Según explica Pilar al colectivo Vivienda Digna Viello Aragón, en la reunión celebrada este pasado miércoles, día 26 de noviembre, entre la promotora Pronisa y la propia Pilar, “la promotora le ha asegurado que no valía su certificado de vulnerabilidad porque la cantidad con la que lo había obtenido era diferente a la actual: tenía 22 euros de diferencia”.
“Recordamos que hasta la fecha, todos los vecinos y vecinas han estado pagando el IBI, sumado al precio del alquiler, algo ilegal según sus abogados. En el caso de Pilar ha estado pegándolo durante 17 años”, subrayan desde el colectivo ciudadano.
Este importe del IBI “estaba sumado en la primera cantidad que telefónicamente les ofrecieron para el nuevo contrato. Cantidad por la que Pilar solicitó el certificado de vulnerabilidad. Sin embargo, en la reunión, la promotora se ha aprovechado del uso de tecnicismos para hacerle entender a Pilar que con esa diferencia de 22 euros no le servía el certificado”, según detalla al colectivo Vivienda Digna Viello Aragón.
Como consecuencia de lo anterior “Pilar pasa de pagar 330 euros de alquiler a pagar 528 más 59 euros de comunidad. Una subida del 70% en un contrato de protección oficial amparado por las administraciones”, subrayan desde la entidad ciudadana.
“Las administraciones públicas dan la espalda a las vecinas del bloque”
Desde el colectivo Vivienda Digna Viello Aragón recuerdan que “en recientes declaraciones, tanto del consejero de vivienda del Gobierno de Aragón, Octavio López, como del alcalde de Chaca, Carlos Serrano, afirmaban, ambos, que se había mediado para llegar a un acuerdo para los cuatro casos más vulnerables, entre los que se encontraba Pilar. Sin embargo, los hechos desmienten totalmente estas afirmaciones”.
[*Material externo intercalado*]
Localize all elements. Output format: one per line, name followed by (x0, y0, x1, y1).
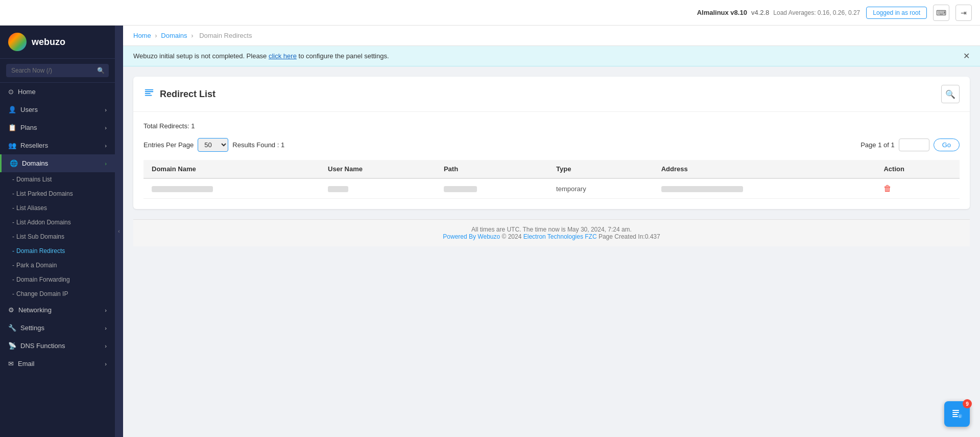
search-icon: 🔍 (97, 67, 105, 74)
col-domain-name: Domain Name (144, 160, 320, 178)
chevron-right-icon: › (105, 107, 107, 113)
redirect-list-card: Redirect List 🔍 Total Redirects: 1 Entri… (133, 77, 970, 209)
stats-row: Total Redirects: 1 (144, 122, 960, 130)
svg-rect-1 (145, 91, 154, 92)
sidebar-item-home[interactable]: ⊙ Home (0, 83, 115, 101)
page-info: Page 1 of 1 (861, 141, 895, 149)
subitem-label: List Sub Domains (16, 233, 64, 240)
subitem-label: Change Domain IP (16, 290, 68, 297)
email-icon: ✉ (8, 360, 14, 367)
sidebar-item-plans[interactable]: 📋 Plans › (0, 119, 115, 136)
sidebar-item-domains[interactable]: 🌐 Domains › (0, 154, 115, 172)
page-number-input[interactable] (899, 139, 929, 151)
powered-by-link[interactable]: Powered By Webuzo (443, 233, 500, 240)
footer-credits: Powered By Webuzo © 2024 Electron Techno… (144, 233, 960, 240)
svg-rect-4 (952, 410, 959, 411)
dash-icon: - (12, 204, 14, 212)
chevron-right-icon: › (105, 160, 107, 167)
subitem-label: List Aliases (16, 204, 47, 212)
dash-icon: - (12, 262, 14, 269)
dash-icon: - (12, 219, 14, 226)
list-icon (144, 87, 155, 101)
col-user-name: User Name (320, 160, 436, 178)
controls-row: Entries Per Page 50 10 25 100 Results Fo… (144, 138, 960, 152)
sidebar-subitem-domains-list[interactable]: - Domains List (0, 172, 115, 187)
sidebar-item-label: Home (18, 88, 36, 96)
dash-icon: - (12, 176, 14, 183)
sidebar-item-label: Plans (20, 124, 37, 131)
os-label: Almalinux v8.10 (697, 9, 747, 16)
controls-right: Page 1 of 1 Go (861, 139, 960, 151)
sidebar-subitem-park-a-domain[interactable]: - Park a Domain (0, 258, 115, 272)
plans-icon: 📋 (8, 124, 16, 131)
sidebar-subitem-list-sub-domains[interactable]: - List Sub Domains (0, 229, 115, 244)
dash-icon: - (12, 190, 14, 197)
sidebar: webuzo 🔍 ⊙ Home 👤 Users › (0, 26, 115, 437)
company-link[interactable]: Electron Technologies FZC (523, 233, 597, 240)
page-created-value: Page Created In:0.437 (599, 233, 660, 240)
entries-label: Entries Per Page (144, 141, 194, 149)
table-row: temporary 🗑 (144, 178, 960, 199)
cell-domain (144, 178, 320, 199)
sidebar-item-networking[interactable]: ⚙ Networking › (0, 301, 115, 319)
svg-rect-7 (952, 416, 958, 417)
delete-button[interactable]: 🗑 (883, 184, 892, 193)
sidebar-item-dns-functions[interactable]: 📡 DNS Functions › (0, 337, 115, 355)
svg-rect-0 (145, 89, 154, 90)
svg-rect-5 (952, 412, 959, 413)
cell-path (436, 178, 548, 199)
chevron-right-icon: › (105, 325, 107, 331)
breadcrumb-home[interactable]: Home (133, 32, 151, 39)
floating-action-button[interactable]: ≡ 9 (944, 401, 970, 427)
cell-address (653, 178, 876, 199)
topbar: Almalinux v8.10 v4.2.8 Load Averages: 0.… (0, 0, 980, 26)
terminal-button[interactable]: ⌨ (933, 5, 949, 21)
sidebar-item-settings[interactable]: 🔧 Settings › (0, 319, 115, 337)
dash-icon: - (12, 290, 14, 297)
sidebar-item-resellers[interactable]: 👥 Resellers › (0, 136, 115, 154)
chevron-right-icon: › (105, 343, 107, 349)
footer-copyright: © 2024 (502, 233, 522, 240)
col-address: Address (653, 160, 876, 178)
logged-in-button[interactable]: Logged in as root (866, 7, 927, 19)
chevron-right-icon: › (105, 307, 107, 313)
chevron-right-icon: › (105, 125, 107, 131)
redirects-table: Domain Name User Name Path Type Address … (144, 160, 960, 199)
sidebar-subitem-domain-forwarding[interactable]: - Domain Forwarding (0, 272, 115, 287)
svg-rect-6 (952, 414, 958, 415)
alert-close-button[interactable]: ✕ (963, 51, 970, 61)
sidebar-subitem-list-parked-domains[interactable]: - List Parked Domains (0, 187, 115, 201)
subitem-label: Domain Forwarding (16, 276, 70, 283)
settings-icon: 🔧 (8, 324, 16, 332)
table-body: temporary 🗑 (144, 178, 960, 199)
sidebar-toggle[interactable]: ‹ (115, 26, 123, 437)
terminal-icon: ⌨ (936, 9, 946, 17)
breadcrumb-domains[interactable]: Domains (161, 32, 187, 39)
breadcrumb-separator: › (155, 32, 159, 39)
sidebar-nav: ⊙ Home 👤 Users › 📋 Plans › (0, 83, 115, 437)
search-button[interactable]: 🔍 (941, 85, 960, 103)
sidebar-subitem-domain-redirects[interactable]: - Domain Redirects (0, 244, 115, 258)
dash-icon: - (12, 247, 14, 255)
path-value (444, 186, 477, 192)
subitem-label: Domains List (16, 176, 52, 183)
sidebar-item-label: Email (18, 360, 35, 367)
sidebar-subitem-change-domain-ip[interactable]: - Change Domain IP (0, 287, 115, 301)
username-value (328, 186, 348, 192)
subitem-label: List Parked Domains (16, 190, 73, 197)
sidebar-subitem-list-addon-domains[interactable]: - List Addon Domains (0, 215, 115, 229)
sidebar-item-email[interactable]: ✉ Email › (0, 355, 115, 373)
sidebar-subitem-list-aliases[interactable]: - List Aliases (0, 201, 115, 215)
go-button[interactable]: Go (934, 139, 960, 151)
main-content: Redirect List 🔍 Total Redirects: 1 Entri… (123, 66, 980, 437)
table-header: Domain Name User Name Path Type Address … (144, 160, 960, 178)
alert-link[interactable]: click here (269, 52, 297, 60)
sidebar-item-label: Settings (20, 324, 44, 332)
sidebar-item-users[interactable]: 👤 Users › (0, 101, 115, 119)
logout-button[interactable]: ⇥ (955, 5, 972, 21)
floating-badge: 9 (963, 399, 972, 408)
subitem-label: Park a Domain (16, 262, 57, 269)
entries-per-page-select[interactable]: 50 10 25 100 (198, 138, 228, 152)
search-input[interactable] (6, 64, 109, 77)
sidebar-item-label: Users (20, 106, 38, 113)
“La administración pública, quien debería de proporcionar herramientas para garantizar la vivienda como derecho, no solo no lo está realizando, sino que además es participe de que, como inquilina, te acabes viendo en riesgo de estar en situación irregular de habitabilidad. Una situación de inestabilidad que conlleva consecuencias a nivel económico y emocional”, enfatizan desde el colectivo.
Asimismo, denuncian que “es tanta la presión, que acabas estando dispuesta a aceptar la subida desorbitada para tener una serenidad temporal, aceptando que te enfrentarás a una situación de precariedad económica, que dejará secuelas emocionales, por al menos los próximos siete años que dura el nuevo contrato”.
“Y una vez pasados esos siete años ¿en qué situación estará Chaca para encontrar un nuevo hogar? ¿y sería ético que una persona de 70 años tenga que dejar su casa de toda la vida para mudarse?”, se cuestionan desde el colectivo.
Finalmente, recuerdan que “este próximo sábado se realizará la manifestación por la vivienda en Chaca, que busca soluciones a esta gran crisis de vivienda que están viviendo las comarcas de Alto Galligo y Chacetania, así como una solución para las familias del bloque”.